TASK TO CARRY OUT
Whatever the records say, set them down exactly.

= = = = = = =

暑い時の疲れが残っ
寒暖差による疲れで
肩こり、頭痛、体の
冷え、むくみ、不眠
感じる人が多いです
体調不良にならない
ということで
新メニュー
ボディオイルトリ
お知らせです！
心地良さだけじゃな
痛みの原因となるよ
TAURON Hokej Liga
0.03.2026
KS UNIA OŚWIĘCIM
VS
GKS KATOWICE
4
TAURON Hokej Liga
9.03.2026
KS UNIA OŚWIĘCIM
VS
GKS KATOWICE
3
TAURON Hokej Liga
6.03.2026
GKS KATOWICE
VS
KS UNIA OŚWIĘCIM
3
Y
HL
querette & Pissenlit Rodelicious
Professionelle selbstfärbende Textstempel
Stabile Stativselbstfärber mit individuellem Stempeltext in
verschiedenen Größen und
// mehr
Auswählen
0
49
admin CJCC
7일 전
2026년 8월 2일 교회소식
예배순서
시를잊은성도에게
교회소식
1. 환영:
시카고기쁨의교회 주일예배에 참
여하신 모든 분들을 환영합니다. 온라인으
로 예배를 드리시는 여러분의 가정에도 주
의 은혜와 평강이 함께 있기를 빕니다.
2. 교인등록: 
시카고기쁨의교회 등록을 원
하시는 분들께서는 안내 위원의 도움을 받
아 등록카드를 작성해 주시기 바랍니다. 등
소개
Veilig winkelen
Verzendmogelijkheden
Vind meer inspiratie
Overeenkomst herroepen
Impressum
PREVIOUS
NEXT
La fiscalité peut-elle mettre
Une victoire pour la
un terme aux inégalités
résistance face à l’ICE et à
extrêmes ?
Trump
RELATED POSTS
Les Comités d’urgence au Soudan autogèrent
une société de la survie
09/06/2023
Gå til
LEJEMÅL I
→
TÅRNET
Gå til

= = = = = = =

ANSWER FOR THE TASK
暑い時の疲れが残っ
寒暖差による疲れで
肩こり、頭痛、体の
冷え、むくみ、不眠
感じる人が多いです
体調不良にならない
ということで
新メニュー
ボディオイルトリ
お知らせです！
心地良さだけじゃな
痛みの原因となるよ
TAURON Hokej Liga
0.03.2026
KS UNIA OŚWIĘCIM
VS
GKS KATOWICE
4
TAURON Hokej Liga
9.03.2026
KS UNIA OŚWIĘCIM
VS
GKS KATOWICE
3
TAURON Hokej Liga
6.03.2026
GKS KATOWICE
VS
KS UNIA OŚWIĘCIM
3
Y
HL
querette & Pissenlit Rodelicious
Professionelle selbstfärbende Textstempel
Stabile Stativselbstfärber mit individuellem Stempeltext in
verschiedenen Größen und
// mehr
Auswählen
0
49
admin CJCC
7일 전
2026년 8월 2일 교회소식
예배순서
시를잊은성도에게
교회소식
1. 환영:
시카고기쁨의교회 주일예배에 참
여하신 모든 분들을 환영합니다. 온라인으
로 예배를 드리시는 여러분의 가정에도 주
의 은혜와 평강이 함께 있기를 빕니다.
2. 교인등록: 
시카고기쁨의교회 등록을 원
하시는 분들께서는 안내 위원의 도움을 받
아 등록카드를 작성해 주시기 바랍니다. 등
소개
Veilig winkelen
Verzendmogelijkheden
Vind meer inspiratie
Overeenkomst herroepen
Impressum
PREVIOUS
NEXT
La fiscalité peut-elle mettre
Une victoire pour la
un terme aux inégalités
résistance face à l’ICE et à
extrêmes ?
Trump
RELATED POSTS
Les Comités d’urgence au Soudan autogèrent
une société de la survie
09/06/2023
Gå til
LEJEMÅL I
→
TÅRNET
Gå til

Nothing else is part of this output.